Extracted page text data

┏━━

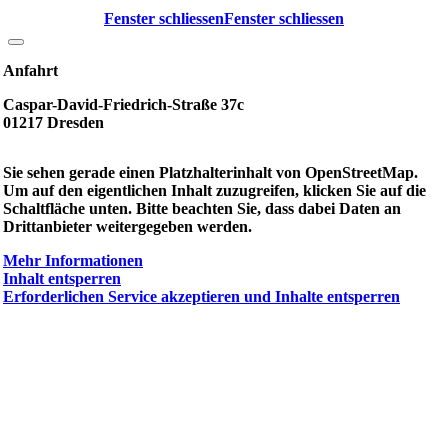
Fenster schliessen
Fenster schliessen
Anfahrt
Caspar-David-Friedrich-Straße 37c
01217 Dresden
Sie sehen gerade einen Platzhalterinhalt von
OpenStreetMap
.
Um auf den eigentlichen Inhalt zuzugreifen, klicken Sie auf die
Schaltfläche unten. Bitte beachten Sie, dass dabei Daten an
Drittanbieter weitergegeben werden.
Mehr Informationen
Inhalt entsperren
Erforderlichen Service akzeptieren und Inhalte entsperren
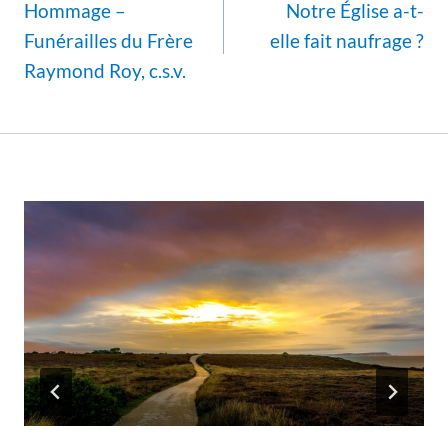
de
Hommage –
Notre Église a-t-
l’article
Funérailles du Frère
elle fait naufrage ?
Raymond Roy, c.s.v.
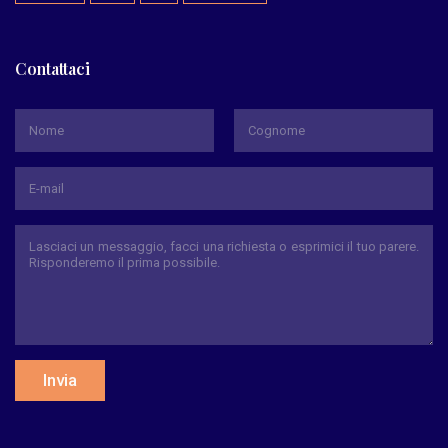
Contattaci
*
Nome
Cognome
Invia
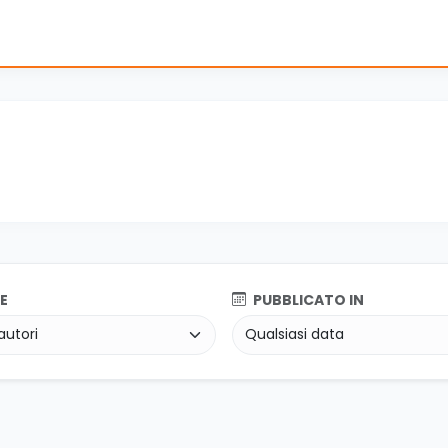
E
PUBBLICATO IN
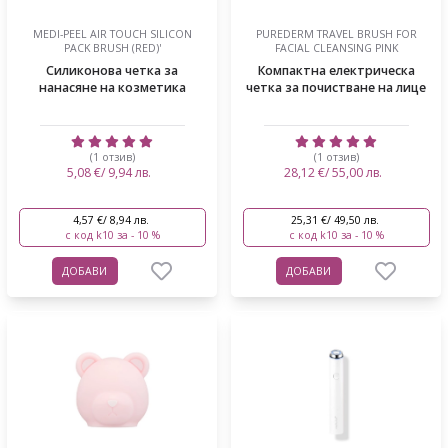
MEDI-PEEL AIR TOUCH SILICON
PUREDERM TRAVEL BRUSH FOR
PACK BRUSH (RED)'
FACIAL CLEANSING PINK
Силиконова четка за
Компактна електрическа
нанасяне на козметика
четка за почистване на лице
(1 отзив)
(1 отзив)
5,08 €/ 9,94 лв.
28,12 €/ 55,00 лв.
4,57 €/ 8,94 лв.
25,31 €/ 49,50 лв.
с код k10 за - 10 %
с код k10 за - 10 %
ДОБАВИ
ДОБАВИ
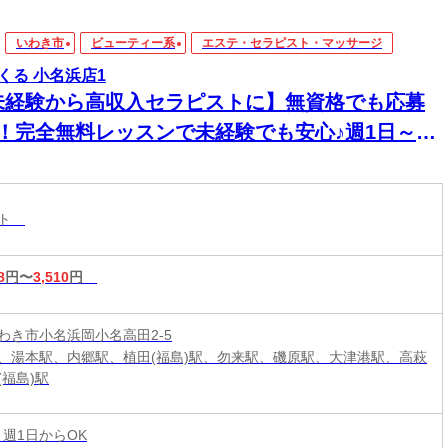
いわき市
ビューティー系
エステ・セラピスト・マッサージ
くる 小名浜店1
未経験から高収入セラピストに】無資格でも応募
K！完全無料レッスンで未経験でも安心♪週1日～1
～OK！好きな時間に働ける♪60分最大3510円★
20時間以上入店できる方大歓迎♪
スト
8
円〜
3,510
円
わき市小名浜岡小名高田2-5
、湯本駅、内郷駅、植田(福島)駅、勿来駅、磯原駅、大津港駅、高萩
(福島)駅
 週1日からOK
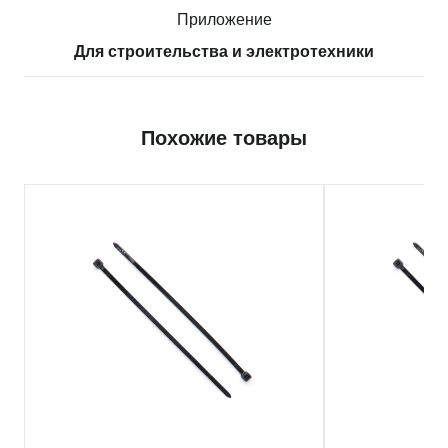
Приложение
Для строительства и электротехники
Похожие товары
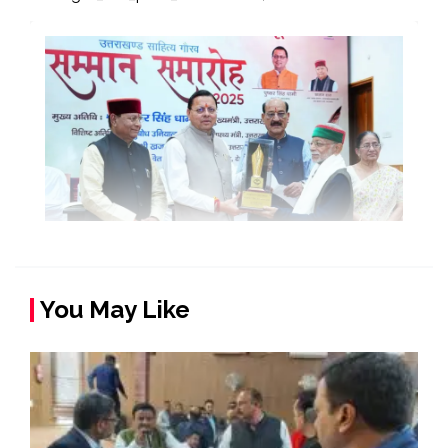
You May Like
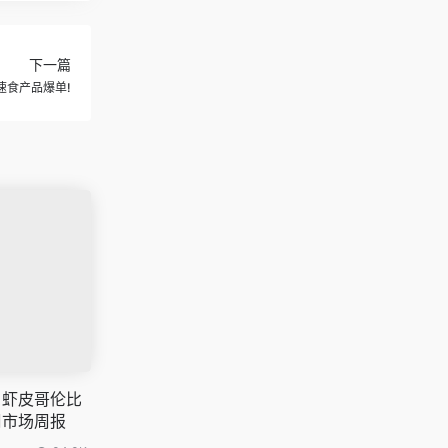
下一篇
g速食产品爆单!
报】虾皮哥伦比
周市场周报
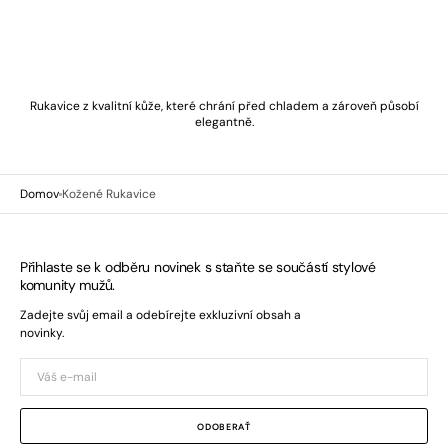
Rukavice z kvalitní kůže, které chrání před chladem a zároveň působí
elegantně.
Domov
Kožené Rukavice
Přihlaste se k odběru novinek s staňte se součástí stylové
komunity mužů.
Zadejte svůj email a odebírejte exkluzivní obsah a
novinky.
Váš
e-
mail
ODOBERAŤ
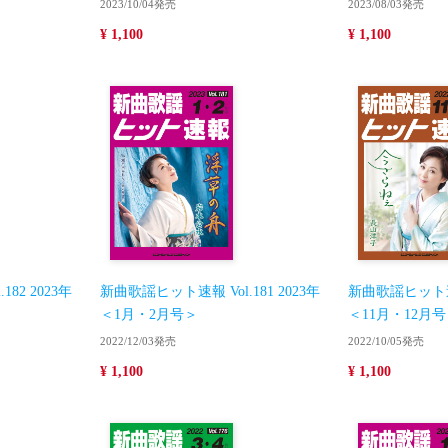
2023/10/04発売
2023/08/03発売
¥ 1,100
¥ 1,100
82 2023年
新曲歌謡ヒット速報 Vol.181 2023年
新曲歌謡ヒット速報 
＜1月・2月号＞
＜11月・12月
2022/12/03発売
2022/10/05発売
¥ 1,100
¥ 1,100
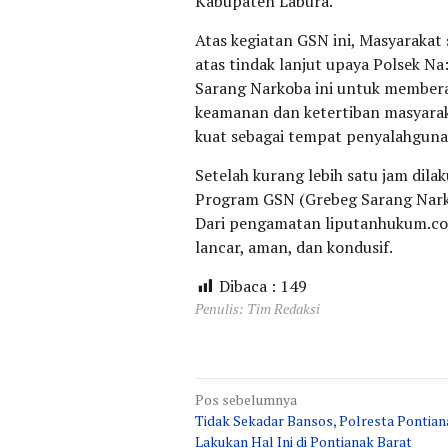
Kabupaten Labura.
Atas kegiatan GSN ini, Masyaraka
atas tindak lanjut upaya Polsek N
Sarang Narkoba ini untuk member
keamanan dan ketertiban masyaraka
kuat sebagai tempat penyalahguna
Setelah kurang lebih satu jam dil
Program GSN (Grebeg Sarang Narkob
Dari pengamatan liputanhukum.com 
lancar, aman, dan kondusif.
Dibaca :
149
Penulis: Tim Redaksi
Navigasi
Pos sebelumnya
Tidak Sekadar Bansos, Polresta Pontian
pos
Lakukan Hal Ini di Pontianak Barat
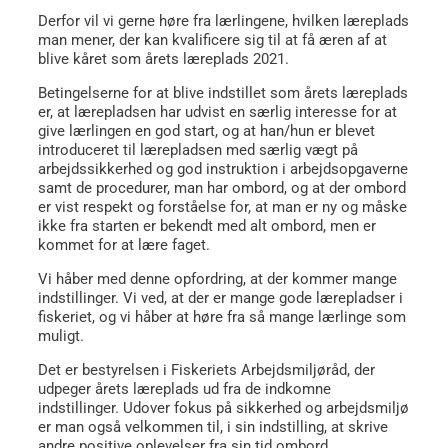
Derfor vil vi gerne høre fra lærlingene, hvilken læreplads
man mener, der kan kvalificere sig til at få æren af at
blive kåret som årets læreplads 2021.
Betingelserne for at blive indstillet som årets læreplads
er, at lærepladsen har udvist en særlig interesse for at
give lærlingen en god start, og at han/hun er blevet
introduceret til lærepladsen med særlig vægt på
arbejdssikkerhed og god instruktion i arbejdsopgaverne
samt de procedurer, man har ombord, og at der ombord
er vist respekt og forståelse for, at man er ny og måske
ikke fra starten er bekendt med alt ombord, men er
kommet for at lære faget.
Vi håber med denne opfordring, at der kommer mange
indstillinger. Vi ved, at der er mange gode lærepladser i
fiskeriet, og vi håber at høre fra så mange lærlinge som
muligt.
Det er bestyrelsen i Fiskeriets Arbejdsmiljøråd, der
udpeger årets læreplads ud fra de indkomne
indstillinger. Udover fokus på sikkerhed og arbejdsmiljø
er man også velkommen til, i sin indstilling, at skrive
andre positive oplevelser fra sin tid ombord.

┗━━

To do: Word for word, print all of the data; skip the pictures.

Exercise answer:
Fenster schliessen
Fenster schliessen
Anfahrt
Caspar-David-Friedrich-Straße 37c
01217 Dresden
Sie sehen gerade einen Platzhalterinhalt von
OpenStreetMap
.
Um auf den eigentlichen Inhalt zuzugreifen, klicken Sie auf die
Schaltfläche unten. Bitte beachten Sie, dass dabei Daten an
Drittanbieter weitergegeben werden.
Mehr Informationen
Inhalt entsperren
Erforderlichen Service akzeptieren und Inhalte entsperren
de
Hommage –
Notre Église a-t-
l’article
Funérailles du Frère
elle fait naufrage ?
Raymond Roy, c.s.v.
Contattaci
*
Nome
Cognome
Invia
E
PUBBLICATO IN
MEDI-PEEL AIR TOUCH SILICON
PUREDERM TRAVEL BRUSH FOR
PACK BRUSH (RED)'
FACIAL CLEANSING PINK
Силиконова четка за
Компактна електрическа
нанасяне на козметика
четка за почистване на лице
(1 отзив)
(1 отзив)
5,08 €/ 9,94 лв.
28,12 €/ 55,00 лв.
4,57 €/ 8,94 лв.
25,31 €/ 49,50 лв.
с код k10 за - 10 %
с код k10 за - 10 %
ДОБАВИ
ДОБАВИ
いわき市
ビューティー系
エステ・セラピスト・マッサージ
くる 小名浜店1
未経験から高収入セラピストに】無資格でも応募
K！完全無料レッスンで未経験でも安心♪週1日～1
～OK！好きな時間に働ける♪60分最大3510円★
20時間以上入店できる方大歓迎♪
スト
8
円〜
3,510
円
わき市小名浜岡小名高田2-5
、湯本駅、内郷駅、植田(福島)駅、勿来駅、磯原駅、大津港駅、高萩
(福島)駅
 週1日からOK
Приложение
Для строительства и электротехники
Похожие товары
You May Like
下一篇
g速食产品爆单!
报】虾皮哥伦比
周市场周报
Rukavice z kvalitní kůže, které chrání před chladem a zároveň působí
elegantně.
Domov
Kožené Rukavice
Přihlaste se k odběru novinek s staňte se součástí stylové
komunity mužů.
Zadejte svůj email a odebírejte exkluzivní obsah a
novinky.
Váš
e-
mail
ODOBERAŤ
2023/10/04発売
2023/08/03発売
¥ 1,100
¥ 1,100
82 2023年
新曲歌謡ヒット速報 Vol.181 2023年
新曲歌謡ヒット速報 
＜1月・2月号＞
＜11月・12月
2022/12/03発売
2022/10/05発売
¥ 1,100
¥ 1,100
Kabupaten Labura.
Atas kegiatan GSN ini, Masyaraka
atas tindak lanjut upaya Polsek N
Sarang Narkoba ini untuk member
keamanan dan ketertiban masyaraka
kuat sebagai tempat penyalahguna
Setelah kurang lebih satu jam dil
Program GSN (Grebeg Sarang Narkob
Dari pengamatan liputanhukum.com 
lancar, aman, dan kondusif.
Dibaca :
149
Penulis: Tim Redaksi
Navigasi
Pos sebelumnya
Tidak Sekadar Bansos, Polresta Pontian
pos
Lakukan Hal Ini di Pontianak Barat
Derfor vil vi gerne høre fra lærlingene, hvilken læreplads
man mener, der kan kvalificere sig til at få æren af at
blive kåret som årets læreplads 2021.
Betingelserne for at blive indstillet som årets læreplads
er, at lærepladsen har udvist en særlig interesse for at
give lærlingen en god start, og at han/hun er blevet
introduceret til lærepladsen med særlig vægt på
arbejdssikkerhed og god instruktion i arbejdsopgaverne
samt de procedurer, man har ombord, og at der ombord
er vist respekt og forståelse for, at man er ny og måske
ikke fra starten er bekendt med alt ombord, men er
kommet for at lære faget.
Vi håber med denne opfordring, at der kommer mange
indstillinger. Vi ved, at der er mange gode lærepladser i
fiskeriet, og vi håber at høre fra så mange lærlinge som
muligt.
Det er bestyrelsen i Fiskeriets Arbejdsmiljøråd, der
udpeger årets læreplads ud fra de indkomne
indstillinger. Udover fokus på sikkerhed og arbejdsmiljø
er man også velkommen til, i sin indstilling, at skrive
andre positive oplevelser fra sin tid ombord.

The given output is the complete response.